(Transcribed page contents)

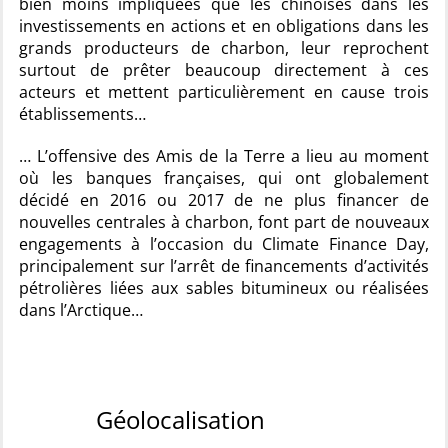
bien moins impliquées que les chinoises dans les
investissements en actions et en obligations dans les
grands producteurs de charbon, leur reprochent
surtout de prêter beaucoup directement à ces
acteurs et mettent particulièrement en cause trois
établissements…
… L’offensive des Amis de la Terre a lieu au moment
où les banques françaises, qui ont globalement
décidé en 2016 ou 2017 de ne plus financer de
nouvelles centrales à charbon, font part de nouveaux
engagements à l’occasion du Climate Finance Day,
principalement sur l’arrêt de financements d’activités
pétrolières liées aux sables bitumineux ou réalisées
dans l’Arctique…
Géolocalisation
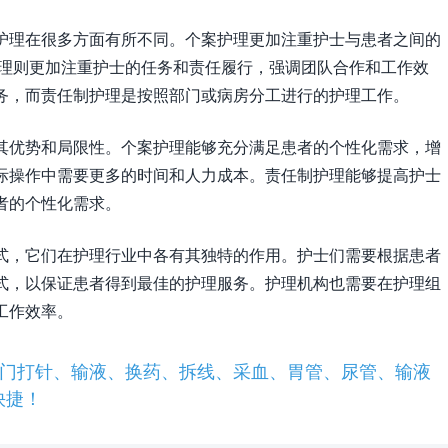
护理在很多方面有所不同。个案护理更加注重护士与患者之间的
护理则更加注重护士的任务和责任履行，强调团队合作和工作效
务，而责任制护理是按照部门或病房分工进行的护理工作。
其优势和局限性。个案护理能够充分满足患者的个性化需求，增
际操作中需要更多的时间和人力成本。责任制护理能够提高护士
者的个性化需求。
式，它们在护理行业中各有其独特的作用。护士们需要根据患者
式，以保证患者得到最佳的护理服务。护理机构也需要在护理组
工作效率。
门打针、输液、换药、拆线、采血、胃管、尿管、输液
快捷！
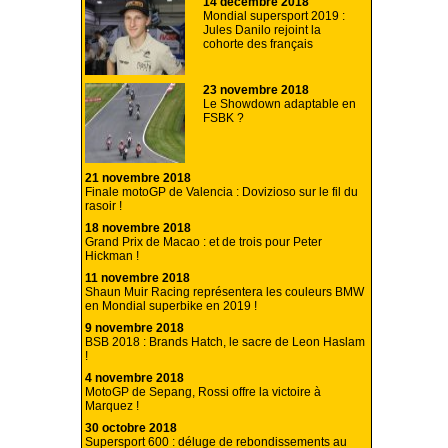
14 décembre 2018
Mondial supersport 2019 :
Jules Danilo rejoint la
cohorte des français
23 novembre 2018
Le Showdown adaptable en
FSBK ?
21 novembre 2018
Finale motoGP de Valencia : Dovizioso sur le fil du
rasoir !
18 novembre 2018
Grand Prix de Macao : et de trois pour Peter
Hickman !
11 novembre 2018
Shaun Muir Racing représentera les couleurs BMW
en Mondial superbike en 2019 !
9 novembre 2018
BSB 2018 : Brands Hatch, le sacre de Leon Haslam
!
4 novembre 2018
MotoGP de Sepang, Rossi offre la victoire à
Marquez !
30 octobre 2018
Supersport 600 : déluge de rebondissements au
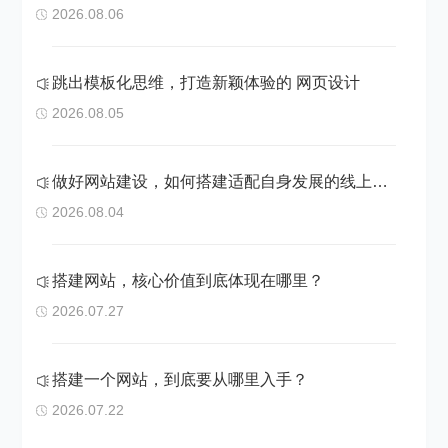
2026.08.06
跳出模板化思维，打造新颖体验的 网页设计
2026.08.05
做好网站建设，如何搭建适配自身发展的线上阵地
2026.08.04
搭建网站，核心价值到底体现在哪里？
2026.07.27
搭建一个网站，到底要从哪里入手？
2026.07.22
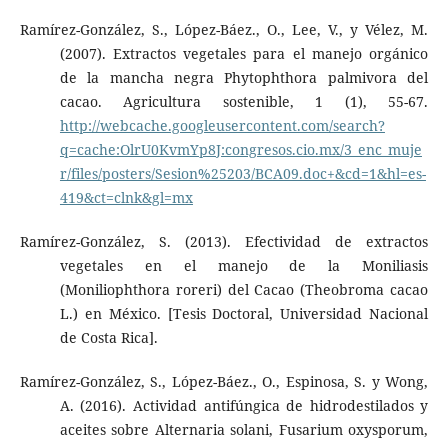
Ramírez-González, S., López-Báez., O., Lee, V., y Vélez, M.
(2007). Extractos vegetales para el manejo orgánico
de la mancha negra Phytophthora palmivora del
cacao. Agricultura sostenible, 1 (1), 55-67.
http://webcache.googleusercontent.com/search?
q=cache:OlrU0KvmYp8J:congresos.cio.mx/3_enc_muje
r/files/posters/Sesion%25203/BCA09.doc+&cd=1&hl=es-
419&ct=clnk&gl=mx
Ramírez-González, S. (2013). Efectividad de extractos
vegetales en el manejo de la Moniliasis
(Moniliophthora roreri) del Cacao (Theobroma cacao
L.) en México. [Tesis Doctoral, Universidad Nacional
de Costa Rica].
Ramírez-González, S., López-Báez., O., Espinosa, S. y Wong,
A. (2016). Actividad antifúngica de hidrodestilados y
aceites sobre Alternaria solani, Fusarium oxysporum,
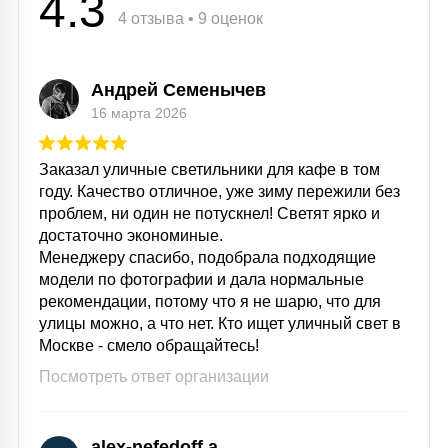
4.3
4 отзыва • 9 оценок
Андрей Семенычев
16 марта 2026
Заказал уличные светильники для кафе в том
году. Качество отличное, уже зиму пережили без
проблем, ни один не потускнел! Светят ярко и
достаточно экономиные.
Менеджеру спасибо, подобрала подходящие
модели по фотографии и дала нормальные
рекомендации, потому что я не шарю, что для
улицы можно, а что нет. Кто ищет уличный свет в
Москве - смело обращайтесь!
Посмотреть ответ организации
alex-nefedoff a.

AIM OF THE TASK:
Word for word, write out each of the records, but not the pictures.

RESPONSE TO THE TASK:
bien moins impliquées que les chinoises dans les
investissements en actions et en obligations dans les
grands producteurs de charbon, leur reprochent
surtout de prêter beaucoup directement à ces
acteurs et mettent particulièrement en cause trois
établissements…
… L’offensive des Amis de la Terre a lieu au moment
où les banques françaises, qui ont globalement
décidé en 2016 ou 2017 de ne plus financer de
nouvelles centrales à charbon, font part de nouveaux
engagements à l’occasion du Climate Finance Day,
principalement sur l’arrêt de financements d’activités
pétrolières liées aux sables bitumineux ou réalisées
dans l’Arctique…
Géolocalisation
护理在很多方面有所不同。个案护理更加注重护士与患者之间的
护理则更加注重护士的任务和责任履行，强调团队合作和工作效
务，而责任制护理是按照部门或病房分工进行的护理工作。
其优势和局限性。个案护理能够充分满足患者的个性化需求，增
际操作中需要更多的时间和人力成本。责任制护理能够提高护士
者的个性化需求。
式，它们在护理行业中各有其独特的作用。护士们需要根据患者
式，以保证患者得到最佳的护理服务。护理机构也需要在护理组
工作效率。
门打针、输液、换药、拆线、采血、胃管、尿管、输液
快捷！
14 décembre 2018
Mondial supersport 2019 :
Jules Danilo rejoint la
cohorte des français
23 novembre 2018
Le Showdown adaptable en
FSBK ?
21 novembre 2018
Finale motoGP de Valencia : Dovizioso sur le fil du
rasoir !
18 novembre 2018
Grand Prix de Macao : et de trois pour Peter
Hickman !
11 novembre 2018
Shaun Muir Racing représentera les couleurs BMW
en Mondial superbike en 2019 !
9 novembre 2018
BSB 2018 : Brands Hatch, le sacre de Leon Haslam
!
4 novembre 2018
MotoGP de Sepang, Rossi offre la victoire à
Marquez !
30 octobre 2018
Supersport 600 : déluge de rebondissements au
2026.08.06
跳出模板化思维，打造新颖体验的 网页设计
2026.08.05
做好网站建设，如何搭建适配自身发展的线上阵地
2026.08.04
搭建网站，核心价值到底体现在哪里？
2026.07.27
搭建一个网站，到底要从哪里入手？
2026.07.22
Ramírez-González, S., López-Báez., O., Lee, V., y Vélez, M.
(2007). Extractos vegetales para el manejo orgánico
de la mancha negra Phytophthora palmivora del
cacao. Agricultura sostenible, 1 (1), 55-67.
http://webcache.googleusercontent.com/search?
q=cache:OlrU0KvmYp8J:congresos.cio.mx/3_enc_muje
r/files/posters/Sesion%25203/BCA09.doc+&cd=1&hl=es-
419&ct=clnk&gl=mx
Ramírez-González, S. (2013). Efectividad de extractos
vegetales en el manejo de la Moniliasis
(Moniliophthora roreri) del Cacao (Theobroma cacao
L.) en México. [Tesis Doctoral, Universidad Nacional
de Costa Rica].
Ramírez-González, S., López-Báez., O., Espinosa, S. y Wong,
A. (2016). Actividad antifúngica de hidrodestilados y
aceites sobre Alternaria solani, Fusarium oxysporum,
4.3
4 отзыва • 9 оценок
Андрей Семенычев
16 марта 2026
Заказал уличные светильники для кафе в том
году. Качество отличное, уже зиму пережили без
проблем, ни один не потускнел! Светят ярко и
достаточно экономиные.
Менеджеру спасибо, подобрала подходящие
модели по фотографии и дала нормальные
рекомендации, потому что я не шарю, что для
улицы можно, а что нет. Кто ищет уличный свет в
Москве - смело обращайтесь!
Посмотреть ответ организации
alex-nefedoff a.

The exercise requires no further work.